======== Material for this exercise ========

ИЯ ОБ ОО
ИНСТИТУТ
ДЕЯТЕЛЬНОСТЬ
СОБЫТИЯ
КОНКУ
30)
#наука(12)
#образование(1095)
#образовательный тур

========
======== Material for this exercise ========

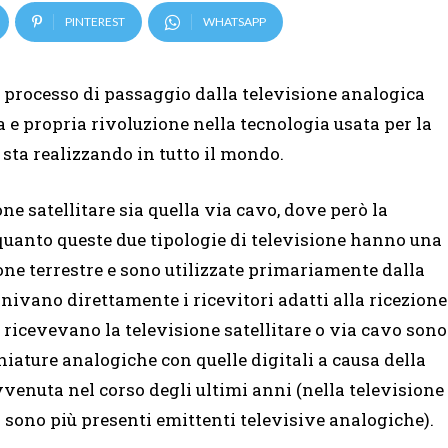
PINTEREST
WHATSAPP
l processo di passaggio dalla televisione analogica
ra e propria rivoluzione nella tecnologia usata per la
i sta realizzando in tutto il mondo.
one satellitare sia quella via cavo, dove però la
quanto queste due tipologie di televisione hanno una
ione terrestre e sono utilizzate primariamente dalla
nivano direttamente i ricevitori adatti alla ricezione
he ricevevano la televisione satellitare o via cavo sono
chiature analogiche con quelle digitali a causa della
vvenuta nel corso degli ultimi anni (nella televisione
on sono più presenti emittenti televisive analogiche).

========

Task instructions: All lines above from the one with "chiature analogiche con" to the one with "on sono più", inclusive, should be copied exactly, and no other lines.

Solution to this exercise:
chiature analogiche con quelle digitali a causa della
vvenuta nel corso degli ultimi anni (nella televisione
on sono più presenti emittenti televisive analogiche).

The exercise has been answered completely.